Culture Prose & Poem

Kartinah Kembali dari Makam

Tiga perempuan menunggu bus depan kuburan, yang cuma datang sepuluh tahun sekali.

Avatar
  • September 5, 2023
  • 8 min read
  • 1320 Views
Kartinah Kembali dari Makam

Kartinah berjalan di atas tanah basah melewati nisan-nisan. Tas tangan ia kempit di ketiak. Selama beberapa saat ia tak yakin di mana pintu keluar, sampai dilihatnya sebuah gerbang lengkung di kejauhan. Sembari menggumam, “Kok tadi sepertinya bukan di situ,” ia pun melangkah ke sana.

Di luar gerbang ia menoleh ke belakang. Rupanya ia yang terakhir kembali dari makam, sebab tak ada seorang pun menyusulnya. Sambil mengipasi diri dengan tisu, ia mendekati halte. Dua temannya sudah menunggu di sana, duduk memangku tas tangan masing-masing.

 

 

“Sudah selesai?” tanya Sri Ningsih yang biasa dipanggil Bening oleh teman-temannya.

“Ternyata lebih cepat dari yang kusangka,” desah Kartinah. Ia mendudukkan diri di antara kedua temannya.

Perempuan yang seorang lagi, bernama Fatima, menyahut, “Tapi semua sudah beres, kan?”

“Sudah. Orang-orang sudah pada pulang. Pastornya bilang tanahnya akan dimasukkan segera ke lubang,” jawab Kartinah.

Sebuah bus berhenti di depan mereka. Beberapa turun membawa keranjang beraroma harum. Rombongan itu masuk gerbang pemakaman sambil berbicara lirih. Salah satunya menoleh tajam ke arah Kartinah. Kartinah refleks menutupi muka dengan tangan.

Baca juga: Suatu Hari di Toko Barang Antik

“Untuk apa menutup muka?” tegur Fatima. “Kita tidak boleh malu, ingat?”

“Ingat,” Kartinah mengangguk sembari menurunkan tangan dari mukanya. 

Bus belum bergerak.
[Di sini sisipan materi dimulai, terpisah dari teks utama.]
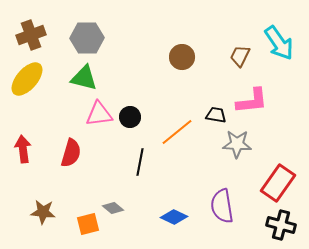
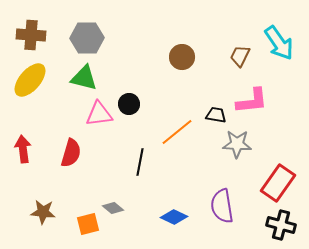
brown cross: rotated 24 degrees clockwise
yellow ellipse: moved 3 px right, 1 px down
black circle: moved 1 px left, 13 px up
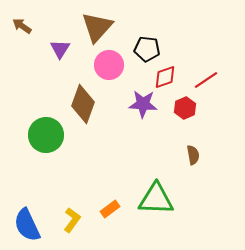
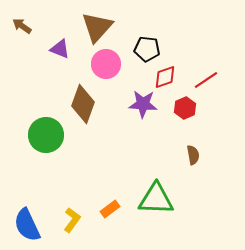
purple triangle: rotated 40 degrees counterclockwise
pink circle: moved 3 px left, 1 px up
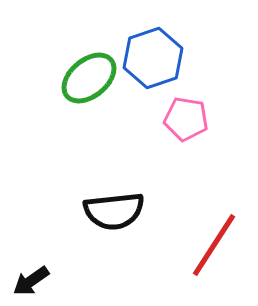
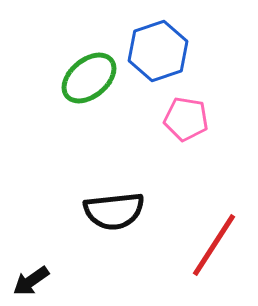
blue hexagon: moved 5 px right, 7 px up
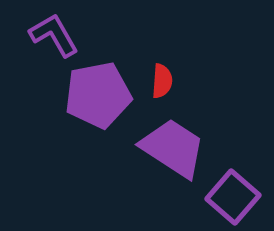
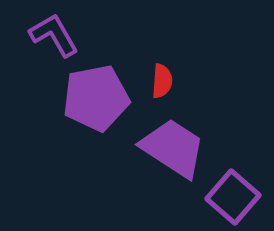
purple pentagon: moved 2 px left, 3 px down
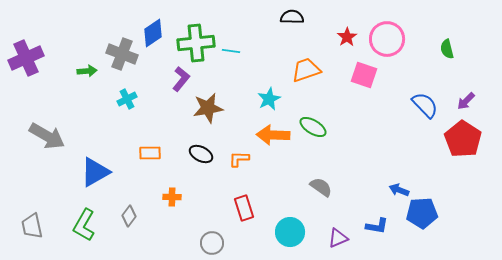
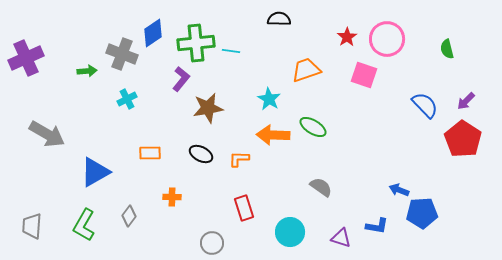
black semicircle: moved 13 px left, 2 px down
cyan star: rotated 15 degrees counterclockwise
gray arrow: moved 2 px up
gray trapezoid: rotated 16 degrees clockwise
purple triangle: moved 3 px right; rotated 40 degrees clockwise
Lewat jendelanya yang setengah pecah, sopir berteriak, “Tidak ikut, Ibu-ibu?”

Fatima berseru menjawab, “Tidak, Bang! Bukan jurusannya!”

Maka bus itu menancap gas. Knalpot mengembus nyaring dan asap hitam menyembur seolah polusi kota belum cukup tebal.

Kartinah memandangi kepergian bus itu dengan resah. Fatima berkata padanya, “Tidak apa-apa. Lebih baik menunggu bus yang benar!”

Bus yang—setidaknya menurut Fatima—benar itu belum juga kelihatan hingga satu jam kemudian. Siang semakin ramai dengan kendaraan silih-berganti dan peluit para polantas. Gedung-gedung di seberang semakin menyilaukan karena memantulkan matahari. 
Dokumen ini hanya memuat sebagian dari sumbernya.